Bunları Berlin’deki DDR (Demokratik Almanya Cumhuriyeti) müzesinde, o dönemin havasını bire bir yansıtan tipik bir Doğu Alman genç odasının duvarında asılı 501’in arka cebindeki etikete yazmışlar. Sanki Doğu Bloku değil, sanki Doğu Almanya değil 70’lerin, 80’lerin Türkiye’sinden bahsediyorlar.
Levi’s 501’in bir dönem Türkiye’deki anlamını anlatmaya kalksam ben de aynı cümlelerle anlatırdım. Tam bir statü nesnesiydi. 501’i olanlar ve olmayanlar. Bir dönem Wrangler marka jean’ler de modaydı ama 501 gibi sükse yapmadı hiçbir marka. Her yerde bulunmayan, el altından satılan bir şeydi. Bunlardan bir tane bulan bayram ederdi. Kapalıçarşı’da bazı dükkânlarda olurdu ve elbette kaçak getirilirdi. Tıpkı o dönemin efsane spor ayakkabıları Nike Legend, Nike Air, Adidas Top Ten, muhtelif beyaz Reebok’lar, Amarican Eagle’lar gibi. Bir de Amerikan Pazarı denen yerler vardı. Buralarda da Amerikan giyim kuşam malları bulunurdu.
DDR müzesinde beni şaşırtan bir diğer şey, o dönem sıradan bir ailenin evinin canlandırıldığı bölümdü. Genç odasında çalışma masasının karşısında Bravo dergisi logolu Modern Talking posteri ve ahşap kaplama ranzaya yapıştırılmış 1982 Avrupa Futbol Şampiyonası oyuncularının çıkartmaları. Briegel, Schumacher, Breitner. Hepsi bizde de vardı. Hepsini biz de biriktiriyorduk. Sanki kendi odamdaydım DDR müzesinde.
Mutfak deseniz, buzdolabı, fırınıyla, fayanslarıyla çocukluğumdaki evimizin mutfağının aynısıydı. Salona geçince duvar kâğıtları, koltuklar, televizyonun da içinde bulunduğu kütüphane, kanepe, abajur. Zamanda yolculuğa çıktım sanki.

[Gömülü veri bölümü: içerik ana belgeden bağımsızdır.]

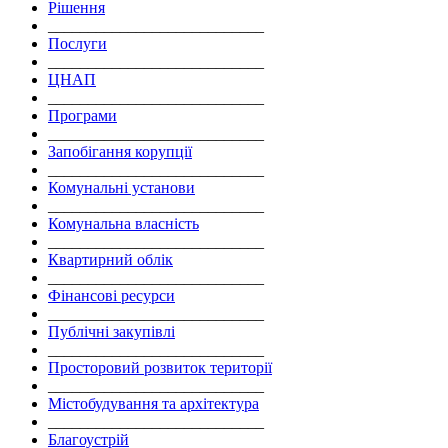
Рішення
___________________________
Послуги
___________________________
ЦНАП
___________________________
Програми
___________________________
Запобігання корупції
___________________________
Комунальні установи
___________________________
Комунальна власність
___________________________
Квартирний облік
___________________________
Фінансові ресурси
___________________________
Публічні закупівлі
___________________________
Просторовий розвиток території
___________________________
Містобудування та архітектура
___________________________
Благоустрій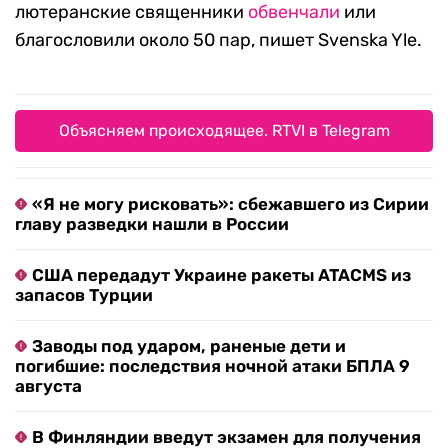
лютеранские священники
обвенчали
или
благословили около 50 пар, пишет Svenska Yle.
Объясняем происходящее. RTVI в Telegram
«Я не могу рисковать»: сбежавшего из Сирии
главу разведки нашли в России
США передадут Украине ракеты ATACMS из
запасов Турции
Заводы под ударом, раненые дети и
погибшие: последствия ночной атаки БПЛА 9
августа
В Финляндии введут экзамен для получения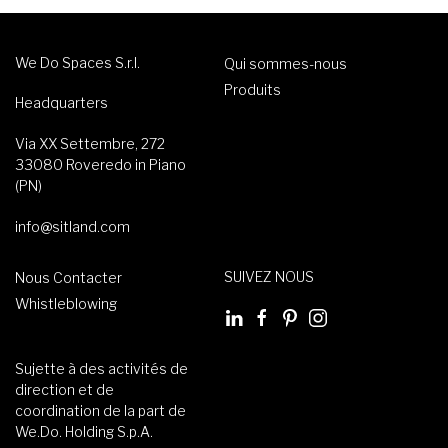
We Do Spaces S.r.l.
Qui sommes-nous
Produits
Headquarters
Via XX Settembre, 272
33080 Roveredo in Piano
(PN)
info@sitland.com
SUIVEZ NOUS
Nous Contacter
Whistleblowing
Sujette à des activités de
direction et de
coordination de la part de
We.Do. Holding S.p.A.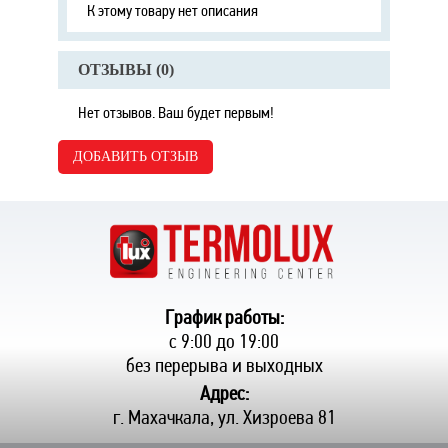
К этому товару нет описания
ОТЗЫВЫ (
0
)
Нет отзывов. Ваш будет первым!
ДОБАВИТЬ ОТЗЫВ
График работы:
с 9:00 до 19:00
без перерыва и выходных
Адрес:
г. Махачкала, ул. Хизроева 81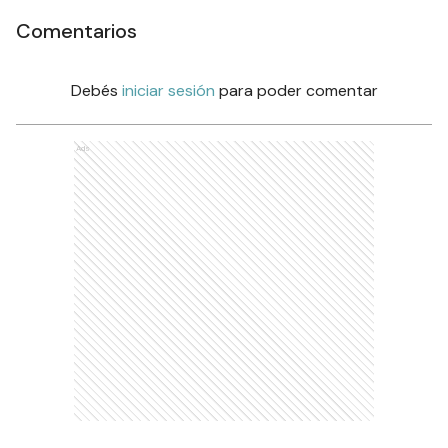
Comentarios
Debés
iniciar sesión
para poder comentar
Ads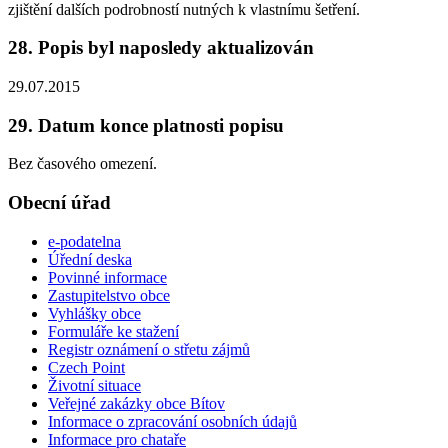
zjištění dalších podrobností nutných k vlastnímu šetření.
28. Popis byl naposledy aktualizován
29.07.2015
29. Datum konce platnosti popisu
Bez časového omezení.
Obecní úřad
e-podatelna
Úřední deska
Povinné informace
Zastupitelstvo obce
Vyhlášky obce
Formuláře ke stažení
Registr oznámení o střetu zájmů
Czech Point
Životní situace
Veřejné zakázky obce Bítov
Informace o zpracování osobních údajů
Informace pro chataře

O dönemin yokluk şartlarında üretilmiş Trabant marka arabanın olduğu bölüm ayrı bir hikâye. Bunun yerine kafamda hemen Anadol’u koydum. Her çukura girişte kapısı tak diye açılan turuncu Anadol’umuz aklıma geldi.
Doğu Almanya gibi bir yermişiz biz 70’lerde ve 80’lerin bir bölümünde. O kadar kapalı, o kadar kendi halinde. Ve küreselliğin hüküm sürdüğü günümüze kıyasla bir o kadar orijinal. Türkiye’nin bu dönemdeki günlük yaşantısını yansıtan bir müze bence Taksim’e yeni opera binası kadar gerekli.
DDR artık var olmayan Demokratik Almanya Cumhuriyeti’ni hatırlatıyor. Bizim de artık var olmayan bir dönemi hatırlatmamız belki bugünü anlamak ve geleceği düşünmek için önemli. Ya da sadece eğlenceli ki bu da yeterli bir neden bence.
İnsanlar iyisiyle kötüsüyle, eksiğiyle fazlasıyla bir dönem bu ülkede nasıl yaşanıyordu bilmek öğrenmek istiyor. Merak ediyor.